Bir ülkeyi büyüten, zenginleştiren silah gücü değil, bilgi ve teknoloji gücüdür. Hindistan başbakanı bu gerçeği ifade etmek için -Hindistan’ın gücünü- doktoralı nitelikli elaman sayısının fazlalığından aldığını belirtmişti.

Bir ülkede eğitim düzeyinin yükselmesi ile zenginleşme arasında doğru bir orantı vardır. Son yıllarda hızlanan, çığ gibi büyüyen Üniversiteleşme hedefinin arkasında bu gerçek yatıyor. Bilgi üretemeyen bir toplum üretenlerin insaflarına mahkûm olur. Kendi teknolojisini yaratamayanlar sadece başkalarının müsaade ettiği kadar gelişebilirler.

Üniversitelerin sayısında büyük artış olmasına rağmen bilimsel araştırmalarda bununla orantılı bir artışın olmaması manidardır. Geçen gün Taha Akyol, istatistikler, rakamlar vererek bilimsel araştırma sayısında-İran’ın bile gerisine düştüğümüzü yazdı.

Geçmişte üniversitelerin ideoloji yapmakta bilim yapmaya fırsat bulamadığından yakınırdık. İdeolojik üniversitelerden kısmen kurtulduk ama araştırma sayısında bir artış olmadı. Demek ki bu konuda yeterince çaba yok. Batı’da yazılan önemli eserler, makaleler Türkçeye kazandırılamıyor. Dil sorunu hâlâ üniversitelerin en büyük sorunu. Çeviri yapacak kadar dil bilmeyen akademisyenler Batı’da yapılan yayınları da takip edebilme imkânını bulamıyor. YÖK’ün de bu konuda bir çalışması yok. Hâlbuki bir çeviri merkezi kurularak bu eksiklik giderilebilir.

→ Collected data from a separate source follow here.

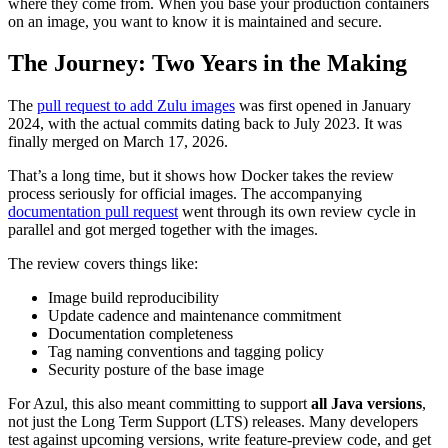
where they come from. When you base your production containers
on an image, you want to know it is maintained and secure.
The Journey: Two Years in the Making
The
pull request to add Zulu images
was first opened in January
2024, with the actual commits dating back to July 2023. It was
finally merged on March 17, 2026.
That’s a long time, but it shows how Docker takes the review
process seriously for official images. The accompanying
documentation pull request
went through its own review cycle in
parallel and got merged together with the images.
The review covers things like:
Image build reproducibility
Update cadence and maintenance commitment
Documentation completeness
Tag naming conventions and tagging policy
Security posture of the base image
For Azul, this also meant committing to support
all Java versions
,
not just the Long Term Support (LTS) releases. Many developers
test against upcoming versions, write feature-preview code, and get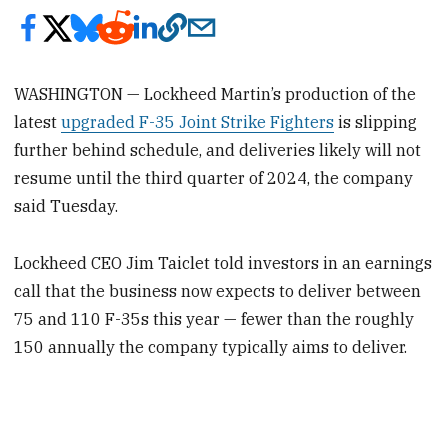
WASHINGTON — Lockheed Martin’s production of the
latest
upgraded F-35 Joint Strike Fighters
is slipping
further behind schedule, and deliveries likely will not
resume until the third quarter of 2024, the company
said Tuesday.
Lockheed CEO Jim Taiclet told investors in an earnings
call that the business now expects to deliver between
75 and 110 F-35s this year — fewer than the roughly
150 annually the company typically aims to deliver.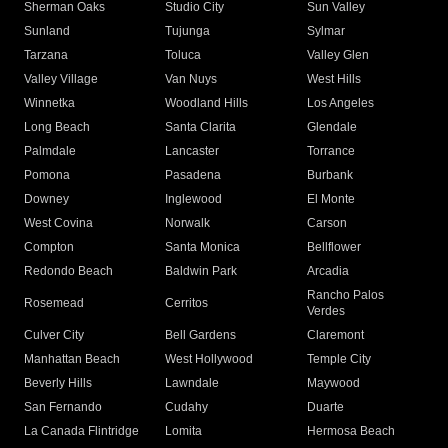
Sherman Oaks
Studio City
Sun Valley
Sunland
Tujunga
Sylmar
Tarzana
Toluca
Valley Glen
Valley Village
Van Nuys
West Hills
Winnetka
Woodland Hills
Los Angeles
Long Beach
Santa Clarita
Glendale
Palmdale
Lancaster
Torrance
Pomona
Pasadena
Burbank
Downey
Inglewood
El Monte
West Covina
Norwalk
Carson
Compton
Santa Monica
Bellflower
Redondo Beach
Baldwin Park
Arcadia
Rancho Palos
Rosemead
Cerritos
Verdes
Culver City
Bell Gardens
Claremont
Manhattan Beach
West Hollywood
Temple City
Beverly Hills
Lawndale
Maywood
San Fernando
Cudahy
Duarte
La Canada Flintridge
Lomita
Hermosa Beach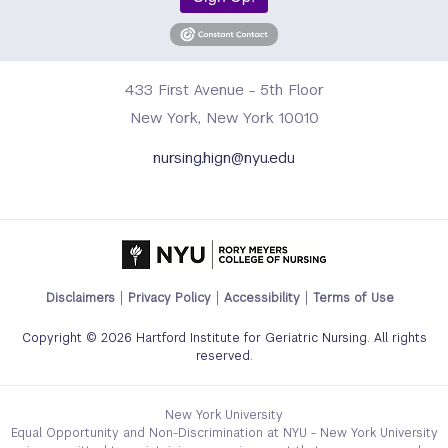
433 First Avenue - 5th Floor
New York, New York 10010
nursing.hign@nyu.edu
Footer
Disclaimers
Privacy Policy
Accessibility
Terms of Use
Legal
Copyright © 2026 Hartford Institute for Geriatric Nursing. All rights
Links
reserved.
Menu
New York University
Equal Opportunity and Non-Discrimination at NYU - New York University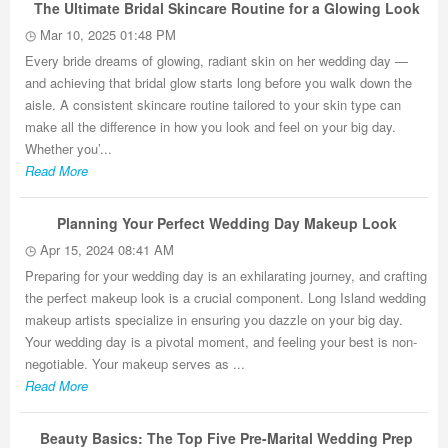
The Ultimate Bridal Skincare Routine for a Glowing Look
Mar 10, 2025 01:48 PM
Every bride dreams of glowing, radiant skin on her wedding day —
and achieving that bridal glow starts long before you walk down the
aisle. A consistent skincare routine tailored to your skin type can
make all the difference in how you look and feel on your big day.
Whether you’...
Read More
Planning Your Perfect Wedding Day Makeup Look
Apr 15, 2024 08:41 AM
Preparing for your wedding day is an exhilarating journey, and crafting
the perfect makeup look is a crucial component. Long Island wedding
makeup artists specialize in ensuring you dazzle on your big day.
Your wedding day is a pivotal moment, and feeling your best is non-
negotiable. Your makeup serves as ...
Read More
Beauty Basics: The Top Five Pre-Marital Wedding Prep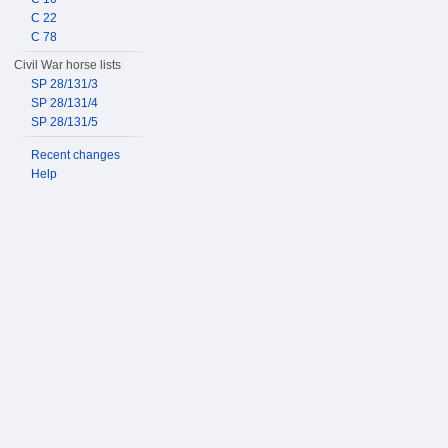
C 22
C 78
Civil War horse lists
SP 28/131/3
SP 28/131/4
SP 28/131/5
Recent changes
Help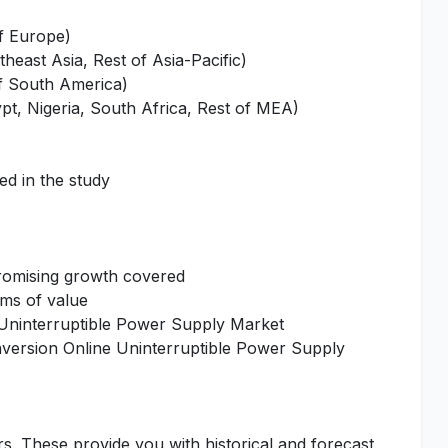
of Europe)
heast Asia, Rest of Asia-Pacific)
of South America)
pt, Nigeria, South Africa, Rest of MEA)
ed in the study
promising growth covered
rms of value
 Uninterruptible Power Supply Market
nversion Online Uninterruptible Power Supply
rs. These provide you with historical and forecast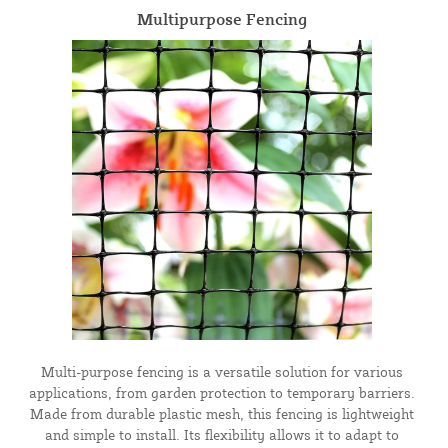
Multipurpose Fencing
Multi-purpose fencing is a versatile solution for various
applications, from garden protection to temporary barriers.
Made from durable plastic mesh, this fencing is lightweight
and simple to install. Its flexibility allows it to adapt to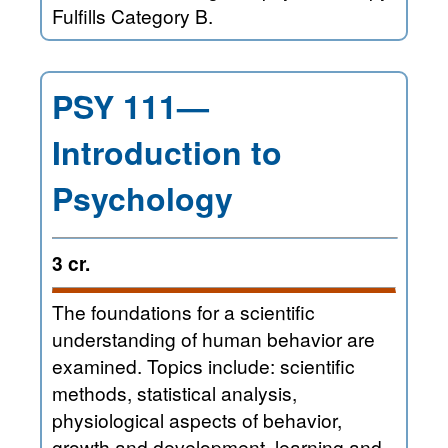
Fulfills Category B.
PSY 111—
Introduction to
Psychology
3 cr.
The foundations for a scientific
understanding of human behavior are
examined. Topics include: scientific
methods, statistical analysis,
physiological aspects of behavior,
growth and development, learning and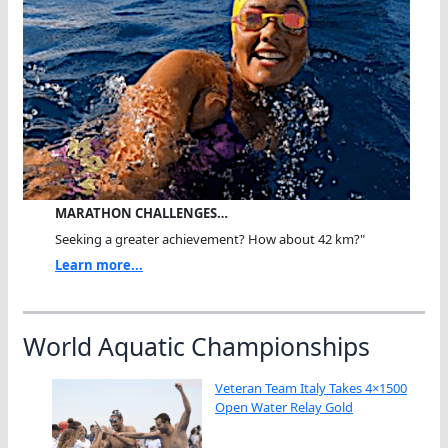
MARATHON CHALLENGES…
Seeking a greater achievement? How about 42 km?"
Learn more...
World Aquatic Championships
Veteran Team Italy Takes 4×1500
Open Water Relay Gold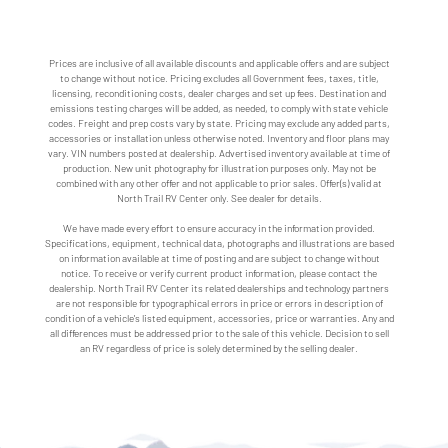
Prices are inclusive of all available discounts and applicable offers and are subject
to change without notice. Pricing excludes all Government fees, taxes, title,
licensing, reconditioning costs, dealer charges and set up fees. Destination and
emissions testing charges will be added, as needed, to comply with state vehicle
codes. Freight and prep costs vary by state. Pricing may exclude any added parts,
accessories or installation unless otherwise noted. Inventory and floor plans may
vary. VIN numbers posted at dealership. Advertised inventory available at time of
production. New unit photography for illustration purposes only. May not be
combined with any other offer and not applicable to prior sales. Offer(s) valid at
North Trail RV Center only. See dealer for details.
We have made every effort to ensure accuracy in the information provided.
Specifications, equipment, technical data, photographs and illustrations are based
on information available at time of posting and are subject to change without
notice. To receive or verify current product information, please contact the
dealership. North Trail RV Center its related dealerships and technology partners
are not responsible for typographical errors in price or errors in description of
condition of a vehicle's listed equipment, accessories, price or warranties. Any and
all differences must be addressed prior to the sale of this vehicle. Decision to sell
an RV regardless of price is solely determined by the selling dealer.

Bugün en pahalı ihraç ürünü bilgidir. Satın aldığımız, ithal ettiğimiz teknolojik ürünlerin fiyat etiketi içinde en büyük kalemi bilgi ve buluşların patenti oluşturuyor. On TL maliyeti olan bir malzeme patent maliyeti ile birlikte bize yüz TL’ye mal olabiliyor. Bu yarışta var olabilmek ancak bilgi çağını yakalamakla mümkün. Bugün ülkeler arasında bir zenginlik sıralaması yapıldığında bilimsel araştırma ve patent alma sayısıyla uyumlu bir sıralamanın olduğu görülecektir. Yani en zengin ülkeler en çok bilgi üreten, bilimsel yayın yapan, patent alan ülkeler. Bu bir tesadüf değil.

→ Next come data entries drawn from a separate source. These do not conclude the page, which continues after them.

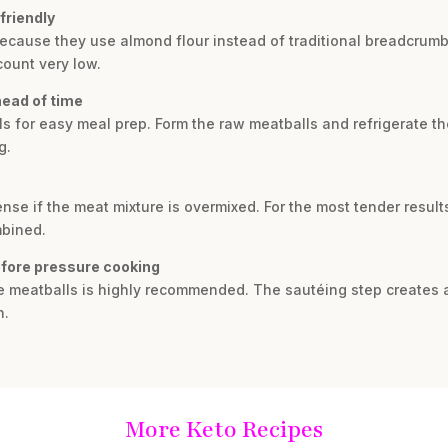
friendly
because they use almond flour instead of traditional breadcrumb
count very low.
head of time
s for easy meal prep. Form the raw meatballs and refrigerate th
g.
se if the meat mixture is overmixed. For the most tender result
mbined.
efore pressure cooking
he meatballs is highly recommended. The sautéing step creates a
h.
More Keto Recipes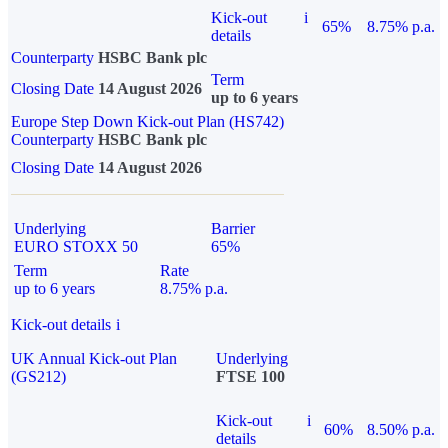
Kick-out
i
65%
8.75% p.a.
details
Counterparty
HSBC Bank plc
Term
Closing Date
14 August 2026
up to 6 years
Europe Step Down Kick-out Plan (HS742)
Counterparty
HSBC Bank plc
Closing Date
14 August 2026
Underlying
Barrier
EURO STOXX 50
65%
Term
Rate
up to 6 years
8.75% p.a.
Kick-out details
i
UK Annual Kick-out Plan
Underlying
(GS212)
FTSE 100
Kick-out
i
60%
8.50% p.a.
details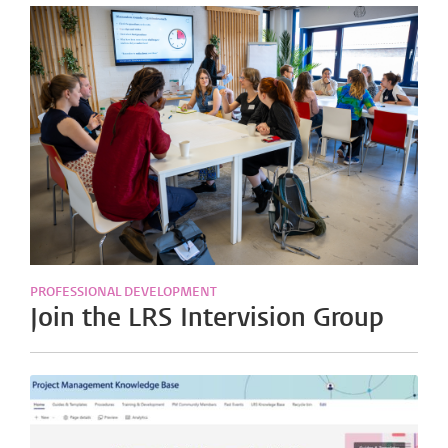
PROFESSIONAL DEVELOPMENT
Join the LRS Intervision Group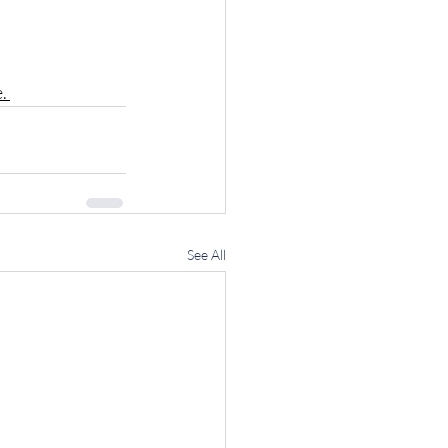
. 
See All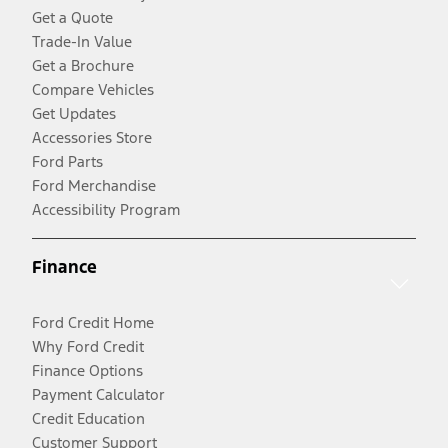
Get a Quote
Trade-In Value
Get a Brochure
Compare Vehicles
Get Updates
Accessories Store
Ford Parts
Ford Merchandise
Accessibility Program
Finance
Ford Credit Home
Why Ford Credit
Finance Options
Payment Calculator
Credit Education
Customer Support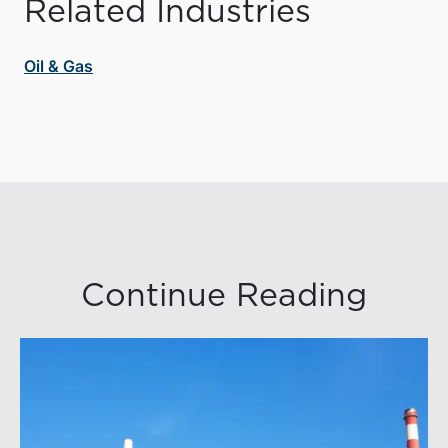
Related Industries
Oil & Gas
Continue Reading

Bugün bulunduğumuz noktanın Türkiye’ye yakışmadığı bir gerçek. İnsanlara yeteneklerini sergileyecek, özgür, adil bir ortamın sağlanması bu işte sıçrama yapmanın ilk şartıdır. En zengin ülkeler sadece en çok bilimsel yayın yapan, yahut patent alan ülkeler değil, aynı zamanda bir başka ortak noktaları da gelişmiş demokrasilere sahip olmaları, insanlara yeteneklerini sergileyecek özgür bir ortam sağlamalarıdır. Baskının, korkunun olduğu yerde insanlar kabiliyetlerini gösteremezler.

Türkiye üniversiteleşme açısından bir sınıf atladı. Ancak bu tek başına çok şey ifade etmez. Bunun bilimsel yayınla da desteklenmesi, taçlandırılması gerekir. Bir kaç ay önce Aziz Sancar Nobel ödülü kazandı. Demek ki Türk insanında o kabiliyet var. Bütün mesele o yetenekleri ortaya çıkaracak zeminin sağlanmasıdır.

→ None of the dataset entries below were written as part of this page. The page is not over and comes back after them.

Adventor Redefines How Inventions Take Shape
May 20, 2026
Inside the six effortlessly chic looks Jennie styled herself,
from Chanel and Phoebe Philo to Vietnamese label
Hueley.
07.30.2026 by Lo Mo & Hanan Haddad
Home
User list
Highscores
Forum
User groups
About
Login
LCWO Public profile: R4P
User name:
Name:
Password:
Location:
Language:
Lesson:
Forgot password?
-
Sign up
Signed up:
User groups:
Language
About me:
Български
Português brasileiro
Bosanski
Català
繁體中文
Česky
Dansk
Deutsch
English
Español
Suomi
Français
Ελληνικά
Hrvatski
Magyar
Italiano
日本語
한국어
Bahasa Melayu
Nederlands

Bu hususta YÖK ve üniversitelere büyük görev düşüyor. Bilimsel yayınları Türkçeye kazandırarak araştırmacıların hizmetine sunacak bir çeviri merkezinin kurulması, bilimsel araştırmaların teşvik edilmesi, patent alımında doğru kriterlerin uygulanması şarttır. Aldığımız patent sayısı ile ilgili istatistikleri biliyoruz, bir de Türkiye’de çeşitli sebeplerle patent alamayıp, şansını Batı’da deneyerek başarılı olan sayısız mucit var. Bunların sayısını bilmiyoruz. Bu konu da araştırmacıların himmetini bekliyor. Niçin Türkiye’de değil de başka bir ülkede? Bu sorunun cevabı yeni bir yapılanma için son derece önemlidir. İdeolojilerin zincirinden kurtulan üniversitelerimize büyük görevler düşüyor…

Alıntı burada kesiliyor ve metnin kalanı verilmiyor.